Between Lord of the Rings and Game of Thrones, fantasy has become a genre synonymous with European folklore, medieval castles, and white knights. The Netflix animated eventMaya and the Three imagines the camera going south to show what is happening at the same time in Mesoamerica, telling a similar story of warriors, princesses, gods, and the end of the world, but through a lens that we haven't seen before at this scale. The result is an animated fantasy epic that is both familiar and fresh. Don't be mistaken by the vibrant animation and the kid-oriented rating, as there is enough thrilling action, shocking deaths, mature subjects, and references to everything from anime to Kurosawa to satisfy even hardcore genre fans.
Set in a time of gods and prophecies, the world is divided between four Meriamerican lands. There's the Aztec-inspired kingdom of Teca, the magical and Caribbean-like Luna Island (literally a floating city on a moon), the Jungle Lands with their pyramids inspired by the Mayans, and the fearsome Golden Mountains, a clear reference to the Incan capital of Machu Picchu. Out of the bat, writer/director Jorge R. Gutiérrez makes his Mesoamerican world a feast for the eyeballs. Each of the four lands is visually distinct, vibrant and full of details in ways few live-action blockbusters are, mixing indigenous art with modern sensibilities to create a world that is rooted in history and exudes culture, but still feels new and fantastical. Even after nine episodes and four-and-a-half hours, there simply isn't enough time to take in the world of Maya.

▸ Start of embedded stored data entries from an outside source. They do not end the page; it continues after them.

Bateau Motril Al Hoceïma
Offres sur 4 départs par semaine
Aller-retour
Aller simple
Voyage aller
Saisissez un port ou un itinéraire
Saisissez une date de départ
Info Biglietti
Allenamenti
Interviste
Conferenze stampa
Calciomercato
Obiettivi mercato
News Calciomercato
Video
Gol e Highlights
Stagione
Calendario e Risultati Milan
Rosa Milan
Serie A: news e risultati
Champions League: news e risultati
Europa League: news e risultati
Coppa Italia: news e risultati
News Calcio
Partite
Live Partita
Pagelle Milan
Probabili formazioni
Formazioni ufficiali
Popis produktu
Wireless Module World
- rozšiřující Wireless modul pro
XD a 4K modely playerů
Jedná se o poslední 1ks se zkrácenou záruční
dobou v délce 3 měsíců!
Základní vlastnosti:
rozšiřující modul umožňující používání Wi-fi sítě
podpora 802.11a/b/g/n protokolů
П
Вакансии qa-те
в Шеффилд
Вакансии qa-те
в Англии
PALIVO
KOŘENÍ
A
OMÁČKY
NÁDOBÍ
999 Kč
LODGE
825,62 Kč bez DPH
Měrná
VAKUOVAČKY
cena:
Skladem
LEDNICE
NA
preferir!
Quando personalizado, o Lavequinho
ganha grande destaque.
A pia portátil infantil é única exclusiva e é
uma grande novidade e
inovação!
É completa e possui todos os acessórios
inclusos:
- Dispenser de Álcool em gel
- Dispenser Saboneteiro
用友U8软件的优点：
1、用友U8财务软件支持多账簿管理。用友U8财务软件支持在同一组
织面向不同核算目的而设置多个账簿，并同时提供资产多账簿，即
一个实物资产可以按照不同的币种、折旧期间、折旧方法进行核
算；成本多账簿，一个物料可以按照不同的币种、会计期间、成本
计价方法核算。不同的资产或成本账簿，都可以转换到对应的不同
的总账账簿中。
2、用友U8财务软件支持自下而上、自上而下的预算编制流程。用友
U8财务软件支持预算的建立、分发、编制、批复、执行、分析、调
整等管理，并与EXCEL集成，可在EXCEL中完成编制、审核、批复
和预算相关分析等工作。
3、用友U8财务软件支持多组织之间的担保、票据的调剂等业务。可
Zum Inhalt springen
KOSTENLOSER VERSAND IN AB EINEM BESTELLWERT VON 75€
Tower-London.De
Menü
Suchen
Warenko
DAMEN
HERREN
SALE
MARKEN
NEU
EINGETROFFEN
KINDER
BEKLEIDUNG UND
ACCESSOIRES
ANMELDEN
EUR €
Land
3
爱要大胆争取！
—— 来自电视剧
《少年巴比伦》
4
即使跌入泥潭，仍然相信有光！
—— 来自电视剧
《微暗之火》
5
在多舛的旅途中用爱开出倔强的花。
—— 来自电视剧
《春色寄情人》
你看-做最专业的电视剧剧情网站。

Zoe Saldana voices Maya, a Tecan warrior princess about to be sacrificed to the God of War on her quinceañera, until she decides to take destiny into her own hands and rewrite the prophecy. And so she embarks on a quest to find three mighty warriors from across the lands in order to defeat the gods and save humankind before it's too late. The story follows plenty of familiar fantasy tropes, with the forming of the fellowship guiding the first act, but it helps that Gutiérrez gives each character a complex and relatable backstory that makes us care for them as they go to literal Hell and back. Indeed, Maya and the Three may be structured like a fantasy trilogy like Lord of the Rings, but it's formatted like a miniseries, with every three episodes comprising their own mini-movie, complete with a teaser for the next arc. Each episode also starts with a cold open that explores the characters and what made them outcasts in their own communities, as well as expands on the mythology of the world and what happened right before the story began.

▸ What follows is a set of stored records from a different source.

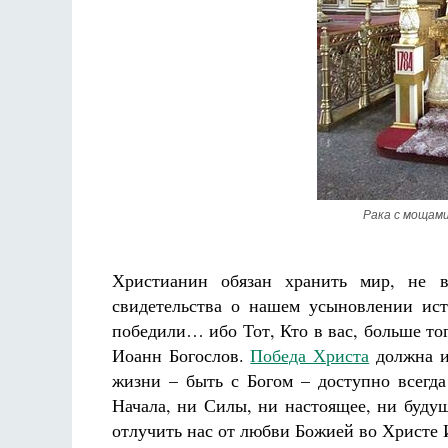
Рака с мощам
Христианин обязан хранить мир, не в
свидетельства о нашем усыновлении ис
победили… ибо Тот, Кто в вас, больше того
Иоанн Богослов.
Победа Христа
должна и
жизни – быть с Богом – доступно всегда
Начала, ни Силы, ни настоящее, ни будущ
отлучить нас от любви Божией во Христе И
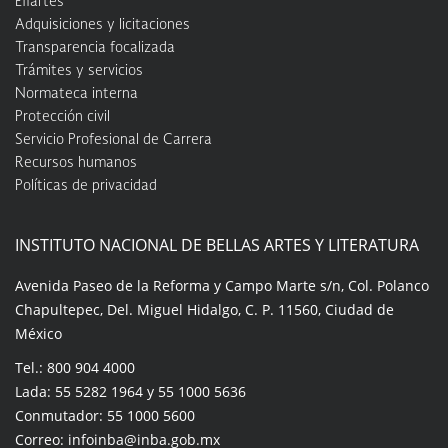
Efiartes
Adquisiciones y licitaciones
Transparencia focalizada
Trámites y servicios
Normateca interna
Protección civil
Servicio Profesional de Carrera
Recursos humanos
Políticas de privacidad
INSTITUTO NACIONAL DE BELLAS ARTES Y LITERATURA
Avenida Paseo de la Reforma y Campo Marte s/n, Col. Polanco
Chapultepec, Del. Miguel Hidalgo, C. P. 11560, Ciudad de
México
Tel.: 800 904 4000
Lada: 55 5282 1964 y 55 1000 5636
Conmutador: 55 1000 5600
Correo: infoinba@inba.gob.mx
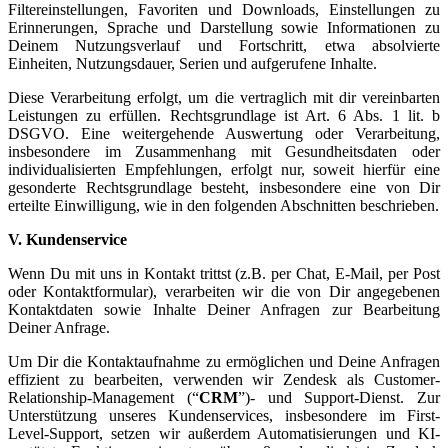
Filtereinstellungen, Favoriten und Downloads, Einstellungen zu
Erinnerungen, Sprache und Darstellung sowie Informationen zu
Deinem Nutzungsverlauf und Fortschritt, etwa absolvierte
Einheiten, Nutzungsdauer, Serien und aufgerufene Inhalte.
Diese Verarbeitung erfolgt, um die vertraglich mit dir vereinbarten
Leistungen zu erfüllen. Rechtsgrundlage ist Art. 6 Abs. 1 lit. b
DSGVO. Eine weitergehende Auswertung oder Verarbeitung,
insbesondere im Zusammenhang mit Gesundheitsdaten oder
individualisierten Empfehlungen, erfolgt nur, soweit hierfür eine
gesonderte Rechtsgrundlage besteht, insbesondere eine von Dir
erteilte Einwilligung, wie in den folgenden Abschnitten beschrieben.
V. Kundenservice
Wenn Du mit uns in Kontakt trittst (z.B. per Chat, E-Mail, per Post
oder Kontaktformular), verarbeiten wir die von Dir angegebenen
Kontaktdaten sowie Inhalte Deiner Anfragen zur Bearbeitung
Deiner Anfrage.
Um Dir die Kontaktaufnahme zu ermöglichen und Deine Anfragen
effizient zu bearbeiten, verwenden wir Zendesk als Customer-
Relationship-Management (“
CRM
”)- und Support-Dienst. Zur
Unterstützung unseres Kundenservices, insbesondere im First-
Level-Support, setzen wir außerdem Automatisierungen und KI-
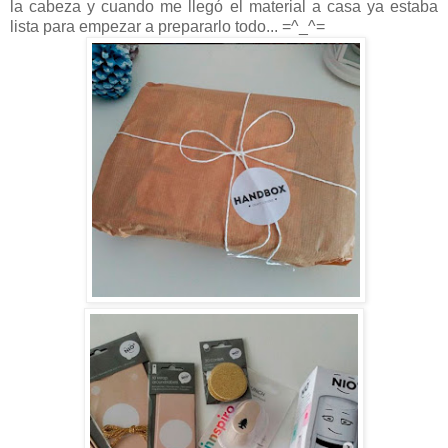
la cabeza y cuando me llegó el material a casa ya estaba
lista para empezar a prepararlo todo... =^_^=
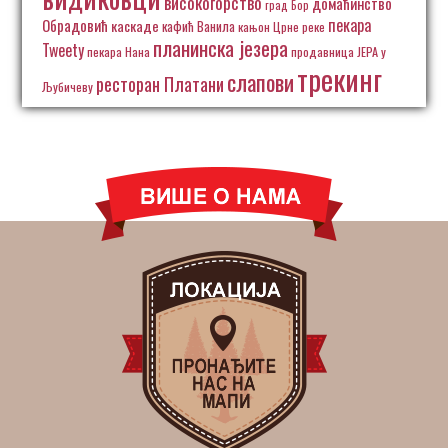
високогорство
домаћинство
град Бор
пекара
Обрадовић
каскаде
кафић Ванила
кањон Црне реке
планинска језера
Tweety
пекара Нана
продавница ЈЕРА у
трекинг
слапови
ресторан Платани
Љубичеву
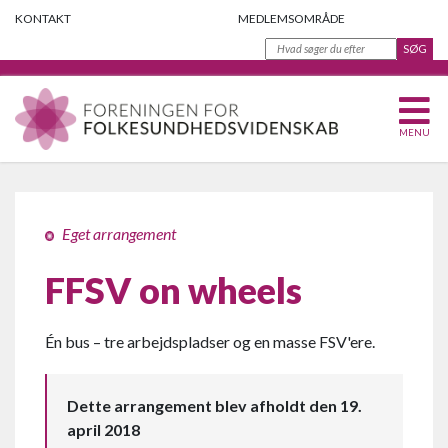
KONTAKT
MEDLEMSOMRÅDE
MENU
Eget arrangement
FFSV on wheels
Én bus – tre arbejdspladser og en masse FSV'ere.
Dette arrangement blev afholdt den 19.
april 2018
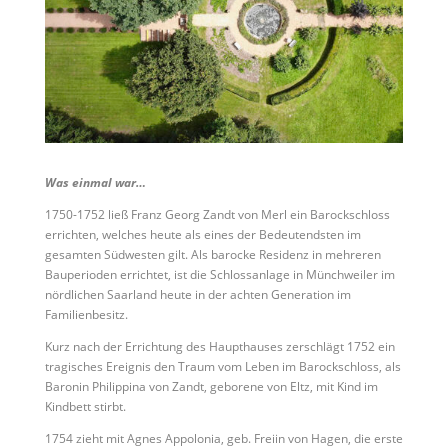
Was einmal war…
1750-1752 ließ Franz Georg Zandt von Merl ein Barockschloss
errichten, welches heute als eines der Bedeutendsten im
gesamten Südwesten gilt. Als barocke Residenz in mehreren
Bauperioden errichtet, ist die Schlossanlage in Münchweiler im
nördlichen Saarland heute in der achten Generation im
Familienbesitz.
Kurz nach der Errichtung des Haupthauses zerschlägt 1752 ein
tragisches Ereignis den Traum vom Leben im Barockschloss, als
Baronin Philippina von Zandt, geborene von Eltz, mit Kind im
Kindbett stirbt.
1754 zieht mit Agnes Appolonia, geb. Freiin von Hagen, die erste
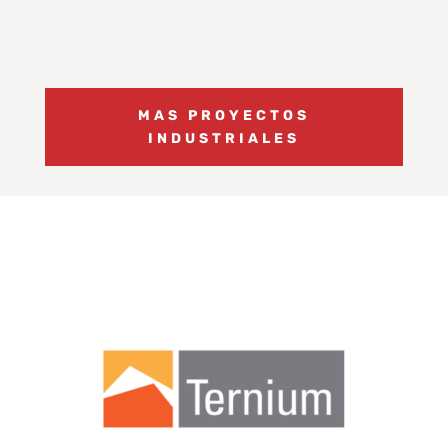
MAS PROYECTOS
INDUSTRIALES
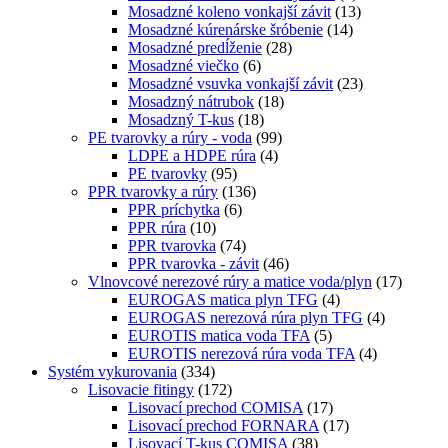
Mosadzné koleno vonkajší závit
(13)
Mosadzné kúrenárske šróbenie
(14)
Mosadzné predĺženie
(28)
Mosadzné viečko
(6)
Mosadzné vsuvka vonkajší závit
(23)
Mosadzný nátrubok
(18)
Mosadzný T-kus
(18)
PE tvarovky a rúry - voda
(99)
LDPE a HDPE rúra
(4)
PE tvarovky
(95)
PPR tvarovky a rúry
(136)
PPR príchytka
(6)
PPR rúra
(10)
PPR tvarovka
(74)
PPR tvarovka - závit
(46)
Vlnovcové nerezové rúry a matice voda/plyn
(17)
EUROGAS matica plyn TFG
(4)
EUROGAS nerezová rúra plyn TFG
(4)
EUROTIS matica voda TFA
(5)
EUROTIS nerezová rúra voda TFA
(4)
Systém vykurovania
(334)
Lisovacie fitingy
(172)
Lisovací prechod COMISA
(17)
Lisovací prechod FORNARA
(17)
Lisovací T-kus COMISA
(38)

Of course, this being a fantasy epic, there's bound to be tons of action, and Maya and the Three more than delivers on that front. With dynamic camera movements and fluid animation, you haven't seen battle sequences like this since the Battle of Helms Deep. What makes Maya stand out, however, is the way Gutiérrez and studio Tangent Animation play with aspect ratio and the black bars at the top and bottom of the screen to create the illusion of a 3D image. Arrows fly out of the screen, characters grow so large in their self-confident that they cannot be contained by the black bars anymore, and when the villain pops up in their full might, the screen expands to show how he's in control of the image. Not since Into the Spider-Verse has a mainstream American animated project played with the very format of animation so effective, but Maya and the Three reminds us of the infinite possibilities with the medium.

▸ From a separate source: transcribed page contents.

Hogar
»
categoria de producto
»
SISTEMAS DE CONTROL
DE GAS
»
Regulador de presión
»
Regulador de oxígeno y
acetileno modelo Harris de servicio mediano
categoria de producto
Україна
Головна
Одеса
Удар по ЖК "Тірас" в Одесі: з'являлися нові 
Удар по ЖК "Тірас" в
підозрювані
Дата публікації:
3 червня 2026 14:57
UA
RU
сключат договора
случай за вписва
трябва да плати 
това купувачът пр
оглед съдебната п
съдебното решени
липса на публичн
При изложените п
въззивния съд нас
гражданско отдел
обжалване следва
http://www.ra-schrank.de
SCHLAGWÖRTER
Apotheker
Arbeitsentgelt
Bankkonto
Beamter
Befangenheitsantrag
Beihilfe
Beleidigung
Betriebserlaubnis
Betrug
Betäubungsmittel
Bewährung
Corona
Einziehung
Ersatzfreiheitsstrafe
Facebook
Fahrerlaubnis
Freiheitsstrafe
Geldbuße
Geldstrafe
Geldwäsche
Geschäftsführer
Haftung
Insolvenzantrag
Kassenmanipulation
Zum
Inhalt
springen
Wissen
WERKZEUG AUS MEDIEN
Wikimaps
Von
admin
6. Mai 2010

Though the world of Maya is full of references to history and the real Mesoamerican mythology, Gutiérrez also adds his own flavor to it to create something new. Aztecs and Incas fight together against Vikings, zombie conquistadors and pirates also join the party for a thrilling battle, and don't even get me started on the giant mechas made of stone—there are plenty of anime references for fans to catch. What makes it all work is the way the series grounds its fantastical elements in its Latinidad. It helps that Maya and the Three boasts an impressive cast of Latinx talent, from Rita Moreno and Rosie Perez to Diego Luna and Danny Trejo, and includes Spanish words and phrases from all over Latin America, as well as different accents, skin tones, and body types that show the diversity of the Latinx diaspora. The series even uses the "Sana, sana, colita de rana" as a healing spell, a phrase that translates directly to "heal, heal, little frog’s tail" in English, but makes the story feel like it truly came from Latin America.
Maya and the Three is an action-packed, emotional, relatable, at times breathtaking fantasy epic with a sense of cultural authenticity that makes its world feel both familiar and completely new. Whether you're a fan of gorgeous animation, thrilling fantasy epics, or just extremely bingeable shows about family, destiny and believing in yourself, this is one of the best animated titles of the year.